El hombre no reconoció a O-woo’-yah como su segunda madre, pero ella sí reconoció al hombre como su primer crío. Asustado al ver que la osa se acercaba a él con tal velocidad, el hombre tomó con fuerza la lanza que siempre llevaba a su costado y sin dudarlo, se la encajó a la osa en medio de las costillas izquierdas.

O-woo’-yah, sorprendida por la audacia del hombre, decidió no luchar y cayó de lado, sintiendo cómo sus ligamentos se desgarraban lentamente y como su sangre emanaba con rapidez de la herida.

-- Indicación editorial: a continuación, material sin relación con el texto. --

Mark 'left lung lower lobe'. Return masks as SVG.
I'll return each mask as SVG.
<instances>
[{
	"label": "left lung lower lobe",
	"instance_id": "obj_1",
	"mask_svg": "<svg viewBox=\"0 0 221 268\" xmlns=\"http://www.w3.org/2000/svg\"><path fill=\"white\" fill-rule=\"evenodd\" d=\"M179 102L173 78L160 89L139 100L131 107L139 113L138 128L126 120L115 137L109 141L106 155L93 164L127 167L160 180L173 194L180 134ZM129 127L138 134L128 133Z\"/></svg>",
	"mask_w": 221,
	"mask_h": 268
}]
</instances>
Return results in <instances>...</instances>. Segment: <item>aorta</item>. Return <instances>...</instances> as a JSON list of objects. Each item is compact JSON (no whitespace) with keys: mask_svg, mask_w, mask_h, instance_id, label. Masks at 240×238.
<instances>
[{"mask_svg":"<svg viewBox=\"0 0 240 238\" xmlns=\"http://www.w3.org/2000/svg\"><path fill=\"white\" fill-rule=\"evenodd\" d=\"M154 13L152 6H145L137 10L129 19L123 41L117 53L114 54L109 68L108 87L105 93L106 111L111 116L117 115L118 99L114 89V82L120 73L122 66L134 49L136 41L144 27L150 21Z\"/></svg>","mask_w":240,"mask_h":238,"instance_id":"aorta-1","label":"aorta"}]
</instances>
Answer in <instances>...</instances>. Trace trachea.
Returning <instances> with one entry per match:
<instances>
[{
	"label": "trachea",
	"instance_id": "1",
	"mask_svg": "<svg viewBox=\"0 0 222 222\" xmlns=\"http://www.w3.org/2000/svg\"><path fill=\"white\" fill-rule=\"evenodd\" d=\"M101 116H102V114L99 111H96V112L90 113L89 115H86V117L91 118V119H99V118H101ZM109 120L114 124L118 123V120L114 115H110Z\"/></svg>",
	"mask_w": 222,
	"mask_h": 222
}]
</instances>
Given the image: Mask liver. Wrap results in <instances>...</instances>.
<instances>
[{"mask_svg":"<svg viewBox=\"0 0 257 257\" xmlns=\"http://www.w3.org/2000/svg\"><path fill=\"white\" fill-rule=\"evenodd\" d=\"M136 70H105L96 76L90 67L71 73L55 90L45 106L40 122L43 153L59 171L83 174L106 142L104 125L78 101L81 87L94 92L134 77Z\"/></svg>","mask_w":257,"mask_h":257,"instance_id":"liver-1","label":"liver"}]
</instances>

El hombre se acercó a la osa y ésta le dijo: “¿No me has reconocido? Yo, O-woo’-yah, que fui la primera en cuidar de ti y en amarte he sido expuesta como tan solo una enemiga de la naturaleza. Siempre supe que algún día nos volveríamos a encontrar…” Dicho esto, la osa perdió el conocimiento, sus ojos perdieron su oscura belleza y su corazón—el cual antes latía fuerte—dejó de bombear sangre.

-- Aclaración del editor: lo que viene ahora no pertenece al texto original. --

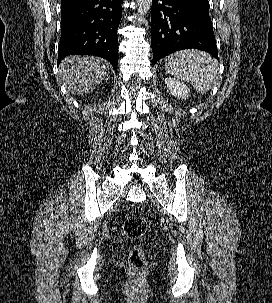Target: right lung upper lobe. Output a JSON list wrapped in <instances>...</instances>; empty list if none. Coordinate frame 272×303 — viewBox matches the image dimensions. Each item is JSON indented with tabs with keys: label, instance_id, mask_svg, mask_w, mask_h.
Listing matches in <instances>:
<instances>
[{
	"label": "right lung upper lobe",
	"instance_id": "obj_1",
	"mask_svg": "<svg viewBox=\"0 0 272 303\" xmlns=\"http://www.w3.org/2000/svg\"><path fill=\"white\" fill-rule=\"evenodd\" d=\"M78 1H81V0H62L61 7H66V6L72 5Z\"/></svg>",
	"mask_w": 272,
	"mask_h": 303
}]
</instances>
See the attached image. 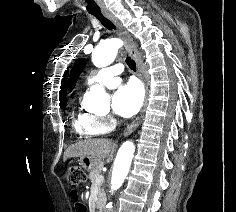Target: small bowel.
<instances>
[{
	"instance_id": "c3829d8e",
	"label": "small bowel",
	"mask_w": 236,
	"mask_h": 212,
	"mask_svg": "<svg viewBox=\"0 0 236 212\" xmlns=\"http://www.w3.org/2000/svg\"><path fill=\"white\" fill-rule=\"evenodd\" d=\"M69 195H72V197H69V202H74L75 205H73L74 212H89L88 205H80L85 204V199H80L78 190H69Z\"/></svg>"
}]
</instances>
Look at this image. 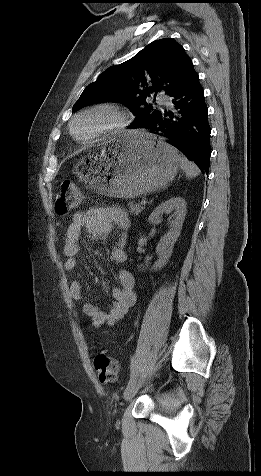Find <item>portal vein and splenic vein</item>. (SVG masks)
<instances>
[{"mask_svg":"<svg viewBox=\"0 0 261 476\" xmlns=\"http://www.w3.org/2000/svg\"><path fill=\"white\" fill-rule=\"evenodd\" d=\"M146 203H147V200H145V199H143V200L141 201V204H142V205H145Z\"/></svg>","mask_w":261,"mask_h":476,"instance_id":"portal-vein-and-splenic-vein-1","label":"portal vein and splenic vein"}]
</instances>
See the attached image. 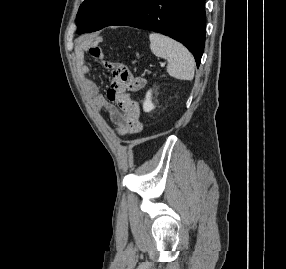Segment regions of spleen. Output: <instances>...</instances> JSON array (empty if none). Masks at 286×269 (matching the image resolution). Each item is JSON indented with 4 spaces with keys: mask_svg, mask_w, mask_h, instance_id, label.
<instances>
[{
    "mask_svg": "<svg viewBox=\"0 0 286 269\" xmlns=\"http://www.w3.org/2000/svg\"><path fill=\"white\" fill-rule=\"evenodd\" d=\"M149 39L153 54L168 61L167 72L170 76L187 81L194 78V58L182 44L158 33H151Z\"/></svg>",
    "mask_w": 286,
    "mask_h": 269,
    "instance_id": "spleen-1",
    "label": "spleen"
}]
</instances>
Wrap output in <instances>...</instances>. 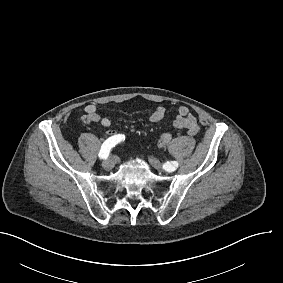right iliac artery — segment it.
Wrapping results in <instances>:
<instances>
[{"label":"right iliac artery","mask_w":283,"mask_h":283,"mask_svg":"<svg viewBox=\"0 0 283 283\" xmlns=\"http://www.w3.org/2000/svg\"><path fill=\"white\" fill-rule=\"evenodd\" d=\"M125 139L124 135H114L109 137L101 146L99 157L101 159H106L109 155L110 150L117 145L119 142Z\"/></svg>","instance_id":"82829eb1"}]
</instances>
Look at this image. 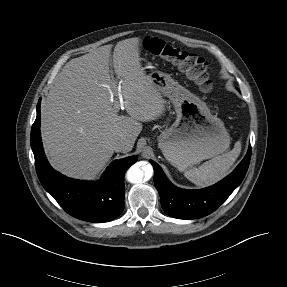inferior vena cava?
Here are the masks:
<instances>
[{"label": "inferior vena cava", "mask_w": 287, "mask_h": 287, "mask_svg": "<svg viewBox=\"0 0 287 287\" xmlns=\"http://www.w3.org/2000/svg\"><path fill=\"white\" fill-rule=\"evenodd\" d=\"M126 144H127L126 140L124 138L119 137L112 139V141L110 142L111 148L116 152L123 151Z\"/></svg>", "instance_id": "602c4592"}]
</instances>
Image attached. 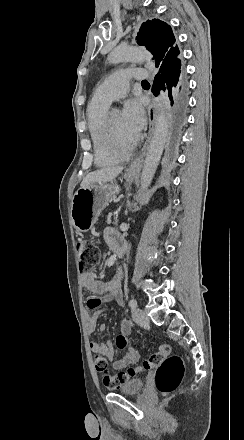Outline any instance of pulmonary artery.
I'll list each match as a JSON object with an SVG mask.
<instances>
[{"mask_svg":"<svg viewBox=\"0 0 244 440\" xmlns=\"http://www.w3.org/2000/svg\"><path fill=\"white\" fill-rule=\"evenodd\" d=\"M148 69H113L108 77V82L100 83V90H94L93 102L111 104L114 100L125 96L128 78H148Z\"/></svg>","mask_w":244,"mask_h":440,"instance_id":"pulmonary-artery-1","label":"pulmonary artery"}]
</instances>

Al escuchar su voz, el hombre recordó haber sido encontrado y amamantado por aquella osa. Su solitario corazón se volvió de piedra y agonizando por días, siguió escalando la montaña. Observando sus inexistentes propósitos, figurándose que la vida había sido injusta con él.

Cuando llegó a la cima de la montaña, el hombre se dio cuenta de todo lo que había perdido y de lo poco que había ganado. Miró el panorama que era de un color azul oscuro, con la Luna a punto de desaparecer. A lo lejos, pudo observar  la montaña que alguna vez había sido su madre, aún seguían ahí las líneas oscuras de sus lágrimas. Invadido por la tristeza en su alma, el hombre decidió terminar ahí su travesía, pues nunca podría ser feliz en lugar alguno.

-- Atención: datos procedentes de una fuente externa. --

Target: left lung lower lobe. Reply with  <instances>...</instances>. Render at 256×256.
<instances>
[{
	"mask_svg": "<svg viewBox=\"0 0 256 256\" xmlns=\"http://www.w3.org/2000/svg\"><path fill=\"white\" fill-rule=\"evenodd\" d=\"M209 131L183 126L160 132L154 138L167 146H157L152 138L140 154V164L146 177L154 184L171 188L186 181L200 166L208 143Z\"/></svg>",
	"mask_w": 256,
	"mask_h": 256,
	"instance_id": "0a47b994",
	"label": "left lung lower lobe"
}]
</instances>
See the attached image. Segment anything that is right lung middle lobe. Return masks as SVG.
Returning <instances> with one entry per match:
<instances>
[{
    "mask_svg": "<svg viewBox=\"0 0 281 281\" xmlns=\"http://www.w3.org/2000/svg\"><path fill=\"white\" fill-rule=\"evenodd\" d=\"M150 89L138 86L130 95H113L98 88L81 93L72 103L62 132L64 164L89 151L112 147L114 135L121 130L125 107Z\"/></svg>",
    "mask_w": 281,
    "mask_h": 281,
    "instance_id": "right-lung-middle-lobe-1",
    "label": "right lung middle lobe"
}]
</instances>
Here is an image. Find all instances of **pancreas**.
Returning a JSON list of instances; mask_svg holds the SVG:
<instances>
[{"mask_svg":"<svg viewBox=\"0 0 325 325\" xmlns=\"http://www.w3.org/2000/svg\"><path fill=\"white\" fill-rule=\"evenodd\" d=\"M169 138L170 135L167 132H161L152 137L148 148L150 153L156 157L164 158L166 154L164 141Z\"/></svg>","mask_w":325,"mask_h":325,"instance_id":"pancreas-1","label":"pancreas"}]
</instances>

Tropezó con una piedra y en ese momento, el Sol, bajo las órdenes de Ah-hã’-le, salió y su esplendor iluminó todo el valle Ahwahnee. La potencia de su luz, hizo que el corazón del hombre se secara, congelando su figura en la cima de la montaña. Convirtiéndolo en un gran árbol marchito a tan solo unos pasos del cadáver de su madre.

Se dice que la montaña en la que murió no fue nombrada como él y que tampoco tiene líneas oscuras. Pero que cuando el Sol está a punto de salir y de ocultarse, la sombra de aquel árbol tiene la forma de un gran y prominente oso.

 

 

Inspirado en el libro de:

LaPena, Frank. D. Bates, Craig. P. Medley, Steven. Legends Of The Yosemite Miwok. Yosemite Association: Native American, 1981, 1993, 2007.

Se hace referencia a los lugares y nombres de personajes.